私が拙い文字を一生懸命に書いていた頃、ディランは既に大人のように綺麗な文字を書いていて、憧れに少しでも追いつくために書き始めたものだ。
当初は平穏で、けれどあの事件が起きて。何もかもが崩れ去り、ヘイゼルに出会って、ディランを殺してしまって、抱いてはいけない感情を抱いてしまって。自分を守るための嘘ばかりが上手くなっていって。
『眠るように死ねるならどんなに幸福なのだろう、どうして実の兄を好きになってしまったのだろう、どうしてあんな意地悪なんてしてしまったのだろう。死ぬのは私であるべきだったのに、ディランはあんな所で死ぬべき人ではなかったのに、ごめんなさいごめんなさいごめんなさいごめんなさいごめんなさいごめんなさいごめんなさい本当にごめんなさい』
――これは一番精神がおかしくなってしまっていた頃のもの。
乱暴に書き殴られたそれは私ですらすらすらと読めなくて、所々に滲んでいるインクと血の跡に指先を添える。
確かこれを書いた日、伯父さんが私を突き飛ばした時に棚か何かに鼻をぶつけてしまって鼻血を出したのだ。
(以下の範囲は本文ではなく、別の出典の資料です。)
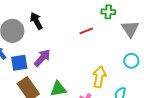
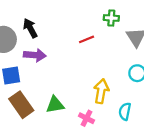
purple arrow: (42, 58) -> (35, 55), moved, turned 54

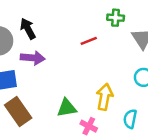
green triangle: (55, 105) -> (67, 108), moved

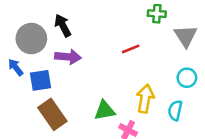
red line: (89, 41) -> (131, 49), moved
cyan semicircle: (130, 119) -> (175, 110), moved

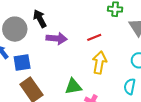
purple arrow: (68, 57) -> (57, 38), moved
yellow arrow: (145, 99) -> (99, 62), moved

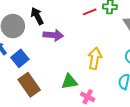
red line: (94, 37) -> (90, 12), moved
blue square: (22, 62) -> (20, 58), turned -30

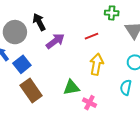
red line: (90, 12) -> (92, 36), moved
purple arrow: (53, 35) -> (55, 41), turned -42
泣きながら部屋に籠ってこれを書いた翌日、私はこの手帳を小屋に置き去った。
手帳を胸に抱き、立ち上がって裾についた埃を払い、帽子を被り直して小屋から出た。
途端に右目を刺した眩い光に足が止まる――薄暗い場所にいれば気付かない、豊かな世界の色彩。
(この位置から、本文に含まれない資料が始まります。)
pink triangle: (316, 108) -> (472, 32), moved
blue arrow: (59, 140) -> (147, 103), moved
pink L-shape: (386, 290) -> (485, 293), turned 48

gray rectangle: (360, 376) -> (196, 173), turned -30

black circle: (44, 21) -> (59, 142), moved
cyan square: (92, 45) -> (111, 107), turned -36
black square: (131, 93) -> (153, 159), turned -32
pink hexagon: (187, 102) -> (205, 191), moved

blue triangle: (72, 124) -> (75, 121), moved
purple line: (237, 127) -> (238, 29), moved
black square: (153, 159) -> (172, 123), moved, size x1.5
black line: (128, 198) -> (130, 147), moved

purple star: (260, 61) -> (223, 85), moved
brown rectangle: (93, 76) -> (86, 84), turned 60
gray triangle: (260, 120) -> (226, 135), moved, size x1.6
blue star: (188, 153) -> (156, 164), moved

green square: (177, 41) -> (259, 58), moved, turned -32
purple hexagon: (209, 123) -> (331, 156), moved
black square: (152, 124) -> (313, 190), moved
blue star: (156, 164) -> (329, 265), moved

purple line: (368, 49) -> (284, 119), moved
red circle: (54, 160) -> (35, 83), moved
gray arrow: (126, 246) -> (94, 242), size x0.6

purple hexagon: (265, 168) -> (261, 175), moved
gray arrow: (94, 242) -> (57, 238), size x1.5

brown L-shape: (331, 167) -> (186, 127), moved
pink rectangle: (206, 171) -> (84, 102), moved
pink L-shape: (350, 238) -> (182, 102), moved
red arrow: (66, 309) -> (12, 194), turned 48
明るい所にずっといても気付かないそれは、影と光があるからこそ際立って見えるもの。
涼しくなり始めた風が揺らした木々のざわめきは、こんなにも優しいものだったか。
「――……いかないと」
落としたものは拾わないといけない。それがどんなに小さなものだったとしても、少しでも価値があると感じるのならば。
叶うなら、次の生では木になりたい。
どこにも行けないけれど、代わりに優しい音色を全身に浴びられることだろう。
その平穏が許されるような人間であるかは分からないし、叶わない願いかもしれない。
けれど、少しだけ――少しだけなら、私をこの日まで生かした蜘蛛の糸のように頼りない希望に縋ってみるのもいいかもしれない、なんて。
そうすればいつかの死の先にある安らかな世界に辿り着けないとしても、全てを受け入れられる気がする。
空を仰ぎ、歩き出す。
手向ける花は無いけれど、あの丘に眠る愛おしい人に会いに行こう。
そうすればきっと、抱えた罪から逃げ出すことなく、全てと向き合えるから。